Most of 2012’s data is recovered already. Not all events have been, so some pages will continue to generate errors. Whatever doesn’t heal itself with cronjobs will get fixed tomorrow night.
At this point, nearly all data has been recovered. 2012 Events and Matches are partially missing. 2011 Events and Matches are entirely missing. This data will be recovered when FIRST’s pages come back online.
Some teams who have not competed in 2012 have lost their details like nickname. These will be restored when FIRST’s pages come back online.
Will write more about backup measures we should take in the future in the document, but not tonight.
FIRST’s servers are rejecting our scraping attempts from our production server. I’ve emailed [email protected] to attempt to resolve the issue. Does anyone know anyone else I can get in touch with?
“Google access to this page has been blocked due to repeated failure to respect robots.txt”
What are you violating? The 10 sec page request delay or something else?
You’ll want to assure them you’ll respect current settings and future changes in robots.txt.
I’ve talked to their IT dept before, but normal changeover almost assures that it’s different people by now.

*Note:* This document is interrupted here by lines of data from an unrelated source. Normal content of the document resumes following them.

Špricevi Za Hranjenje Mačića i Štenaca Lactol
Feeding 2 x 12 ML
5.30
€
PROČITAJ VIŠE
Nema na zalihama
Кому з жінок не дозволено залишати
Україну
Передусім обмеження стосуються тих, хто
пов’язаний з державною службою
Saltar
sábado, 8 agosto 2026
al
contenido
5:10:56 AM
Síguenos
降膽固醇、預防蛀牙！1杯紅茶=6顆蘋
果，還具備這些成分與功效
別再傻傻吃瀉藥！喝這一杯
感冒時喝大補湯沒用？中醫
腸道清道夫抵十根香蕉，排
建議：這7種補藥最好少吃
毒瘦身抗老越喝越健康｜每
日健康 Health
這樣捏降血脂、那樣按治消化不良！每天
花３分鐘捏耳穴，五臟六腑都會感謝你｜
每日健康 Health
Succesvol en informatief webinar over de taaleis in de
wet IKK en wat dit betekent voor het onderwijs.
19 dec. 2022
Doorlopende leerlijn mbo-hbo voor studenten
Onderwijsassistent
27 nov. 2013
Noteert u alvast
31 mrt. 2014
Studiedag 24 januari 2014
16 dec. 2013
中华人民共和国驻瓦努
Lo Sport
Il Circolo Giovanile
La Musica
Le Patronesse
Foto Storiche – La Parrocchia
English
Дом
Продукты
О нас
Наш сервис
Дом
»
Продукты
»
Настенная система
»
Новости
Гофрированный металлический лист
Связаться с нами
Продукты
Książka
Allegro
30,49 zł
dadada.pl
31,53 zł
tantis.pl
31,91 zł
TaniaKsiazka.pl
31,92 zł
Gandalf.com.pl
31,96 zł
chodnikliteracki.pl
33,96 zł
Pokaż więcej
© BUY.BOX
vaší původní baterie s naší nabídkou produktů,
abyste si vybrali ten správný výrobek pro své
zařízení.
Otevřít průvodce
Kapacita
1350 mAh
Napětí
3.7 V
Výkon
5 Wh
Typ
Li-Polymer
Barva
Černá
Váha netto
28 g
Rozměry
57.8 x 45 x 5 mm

New employees are publicized in the FIRST Newsletter. I’ve attached a list, but beware, the earlier people may be gone or re-positioned within the organization as time passed.
I got in touch with the FIRST web team, and we’re going to make some changes to how we request pages. Things should be back up and running later tonight
I believe all data is restored now. We lost some metadata that had been manually edited, but the Events and Matches should be back. We’ll monitor our logs for errors in the next few days, and fix anything else that crops up.
Hmm, trying to figure out why we’re not re-grabbing these right. Thanks for the pointers. FIRST’s page structure makes scraping this information tricky (you can’t just look up a team with it’s team number), so I think something may have changed in the mean time.
Oddly enough, it looks like you only have team info for defunct team numbers like 40, 47 & 65. Wonder if that is stale backup data because it is not overloading them in failed scrapes.
All the team info TBA uses is available in one (easy to parse) tab deliminated page https://my.usfirst.org/frc/scoring/index.lasso?page=teamlist
It would be easier to just scrape that page. Plus, that is only 1 page request instead of thousands.
Alternatively, you could ask 358 for its database(especially if you want to fill in defunct team data)